WHAT TO PRODUCE: Of the entries below, restate word for word only the section that runs from the line with "character illustration surroun" to the line with "Not suitable for dishwasher use", counting both ends.

[Records excerpted from a collection]
--- START ---

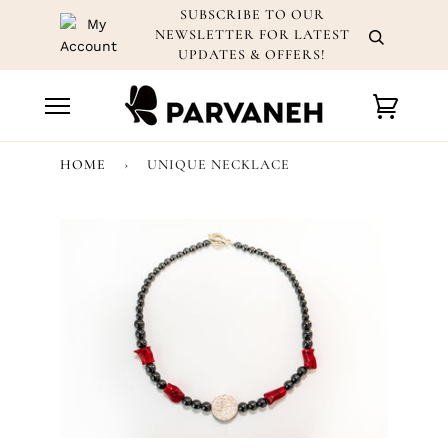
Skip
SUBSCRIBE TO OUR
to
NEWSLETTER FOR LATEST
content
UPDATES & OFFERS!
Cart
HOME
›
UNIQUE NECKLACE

--- END ---
--- START ---

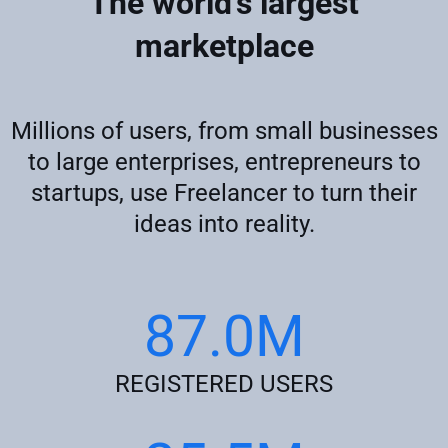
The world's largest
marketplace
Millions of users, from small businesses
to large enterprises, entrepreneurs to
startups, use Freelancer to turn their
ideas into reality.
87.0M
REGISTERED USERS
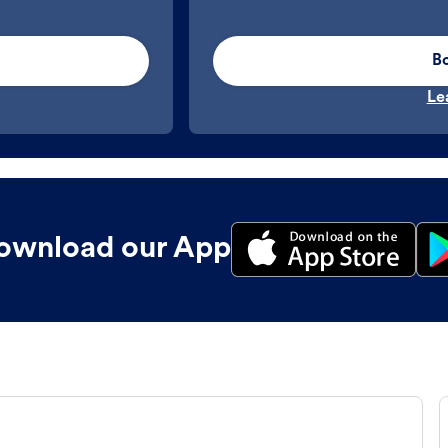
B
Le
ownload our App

--- END ---
--- START ---

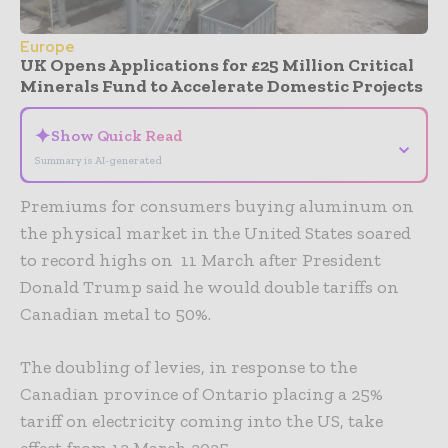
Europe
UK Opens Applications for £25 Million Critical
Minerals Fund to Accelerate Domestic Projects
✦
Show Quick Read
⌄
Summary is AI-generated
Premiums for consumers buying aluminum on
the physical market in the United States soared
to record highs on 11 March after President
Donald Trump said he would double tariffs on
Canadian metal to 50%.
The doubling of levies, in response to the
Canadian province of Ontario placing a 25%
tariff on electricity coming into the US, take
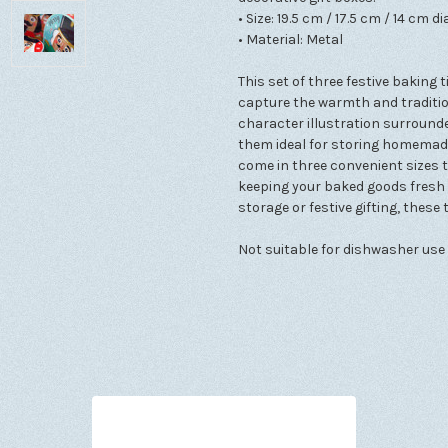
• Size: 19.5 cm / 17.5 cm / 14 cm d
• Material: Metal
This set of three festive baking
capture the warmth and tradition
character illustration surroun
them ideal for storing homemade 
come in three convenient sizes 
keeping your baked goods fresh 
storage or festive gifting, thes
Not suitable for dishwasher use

--- END ---

SOLUTION BELOW:
character illustration surroun
them ideal for storing homemade 
come in three convenient sizes 
keeping your baked goods fresh 
storage or festive gifting, thes
Not suitable for dishwasher use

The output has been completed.